## [Problem description]
From the entries provided below, copy each line that contains the word "click".

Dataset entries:

==*==

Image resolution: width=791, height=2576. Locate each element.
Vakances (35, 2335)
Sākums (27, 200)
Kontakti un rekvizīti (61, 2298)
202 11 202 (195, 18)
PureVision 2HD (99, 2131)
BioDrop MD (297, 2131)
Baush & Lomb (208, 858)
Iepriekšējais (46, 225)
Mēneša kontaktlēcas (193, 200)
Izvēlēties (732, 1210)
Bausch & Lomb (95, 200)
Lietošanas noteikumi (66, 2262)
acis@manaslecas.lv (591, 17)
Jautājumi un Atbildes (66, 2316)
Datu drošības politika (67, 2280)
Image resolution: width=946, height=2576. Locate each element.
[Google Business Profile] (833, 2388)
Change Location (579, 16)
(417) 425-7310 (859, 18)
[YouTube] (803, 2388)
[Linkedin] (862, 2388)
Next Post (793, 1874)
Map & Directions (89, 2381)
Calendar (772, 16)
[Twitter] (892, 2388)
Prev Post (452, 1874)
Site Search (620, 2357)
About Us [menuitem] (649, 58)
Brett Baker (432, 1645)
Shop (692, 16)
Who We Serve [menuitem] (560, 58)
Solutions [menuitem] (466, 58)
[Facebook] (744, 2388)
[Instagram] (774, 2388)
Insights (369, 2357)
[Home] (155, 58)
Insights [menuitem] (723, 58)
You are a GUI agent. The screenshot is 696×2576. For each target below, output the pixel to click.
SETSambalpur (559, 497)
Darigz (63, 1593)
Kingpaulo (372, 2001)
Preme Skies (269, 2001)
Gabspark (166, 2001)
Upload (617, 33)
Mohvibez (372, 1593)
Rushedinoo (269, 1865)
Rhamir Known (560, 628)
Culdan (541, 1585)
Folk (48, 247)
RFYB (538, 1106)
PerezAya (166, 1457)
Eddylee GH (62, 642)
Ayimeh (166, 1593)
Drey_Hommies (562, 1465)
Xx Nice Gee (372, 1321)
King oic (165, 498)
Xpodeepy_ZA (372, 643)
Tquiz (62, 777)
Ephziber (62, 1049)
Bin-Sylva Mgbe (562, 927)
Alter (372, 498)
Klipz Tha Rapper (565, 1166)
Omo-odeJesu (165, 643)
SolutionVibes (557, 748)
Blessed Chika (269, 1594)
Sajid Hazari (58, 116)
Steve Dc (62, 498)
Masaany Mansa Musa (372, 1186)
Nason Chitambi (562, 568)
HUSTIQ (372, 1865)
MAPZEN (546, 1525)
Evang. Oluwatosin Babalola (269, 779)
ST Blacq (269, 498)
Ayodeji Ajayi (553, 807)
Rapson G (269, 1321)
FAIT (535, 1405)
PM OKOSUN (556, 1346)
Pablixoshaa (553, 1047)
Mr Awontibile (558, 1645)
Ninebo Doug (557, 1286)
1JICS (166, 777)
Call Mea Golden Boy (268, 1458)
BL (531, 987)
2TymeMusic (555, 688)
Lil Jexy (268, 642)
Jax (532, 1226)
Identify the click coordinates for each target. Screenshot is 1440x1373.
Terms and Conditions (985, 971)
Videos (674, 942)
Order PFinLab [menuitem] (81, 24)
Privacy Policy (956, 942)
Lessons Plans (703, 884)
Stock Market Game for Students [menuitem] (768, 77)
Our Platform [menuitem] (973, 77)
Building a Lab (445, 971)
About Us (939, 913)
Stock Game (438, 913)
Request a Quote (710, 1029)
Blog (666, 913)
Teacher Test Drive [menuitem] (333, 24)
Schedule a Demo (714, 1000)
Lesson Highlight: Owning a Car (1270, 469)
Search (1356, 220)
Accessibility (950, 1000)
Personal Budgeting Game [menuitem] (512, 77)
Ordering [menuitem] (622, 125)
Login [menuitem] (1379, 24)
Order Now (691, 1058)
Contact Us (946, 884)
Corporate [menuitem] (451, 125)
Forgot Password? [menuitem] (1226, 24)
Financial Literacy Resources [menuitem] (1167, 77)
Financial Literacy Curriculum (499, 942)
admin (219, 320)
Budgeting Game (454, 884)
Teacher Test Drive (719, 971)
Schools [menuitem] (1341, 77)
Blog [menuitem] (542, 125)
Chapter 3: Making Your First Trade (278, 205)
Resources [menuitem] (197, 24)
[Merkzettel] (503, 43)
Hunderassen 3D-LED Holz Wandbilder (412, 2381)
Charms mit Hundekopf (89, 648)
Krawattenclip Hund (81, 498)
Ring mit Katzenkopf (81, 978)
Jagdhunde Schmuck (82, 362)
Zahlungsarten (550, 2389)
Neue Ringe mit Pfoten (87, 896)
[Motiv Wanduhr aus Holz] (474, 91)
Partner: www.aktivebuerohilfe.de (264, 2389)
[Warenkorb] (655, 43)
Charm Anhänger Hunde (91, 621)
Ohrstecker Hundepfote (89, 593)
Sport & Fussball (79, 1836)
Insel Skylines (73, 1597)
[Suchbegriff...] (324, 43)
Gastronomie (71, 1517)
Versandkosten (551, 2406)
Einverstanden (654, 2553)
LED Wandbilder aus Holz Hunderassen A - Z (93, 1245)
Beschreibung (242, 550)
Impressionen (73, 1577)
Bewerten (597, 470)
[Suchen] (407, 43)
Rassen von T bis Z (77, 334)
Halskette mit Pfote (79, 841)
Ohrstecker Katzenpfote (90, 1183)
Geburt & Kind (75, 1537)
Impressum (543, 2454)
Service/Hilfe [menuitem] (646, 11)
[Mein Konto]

==*==

## [Reply]
You are a GUI agent. The screenshot is 696×2576. For each target below, output the pixel to click.
Identify the click coordinates for each target. Screenshot is 1440x1373.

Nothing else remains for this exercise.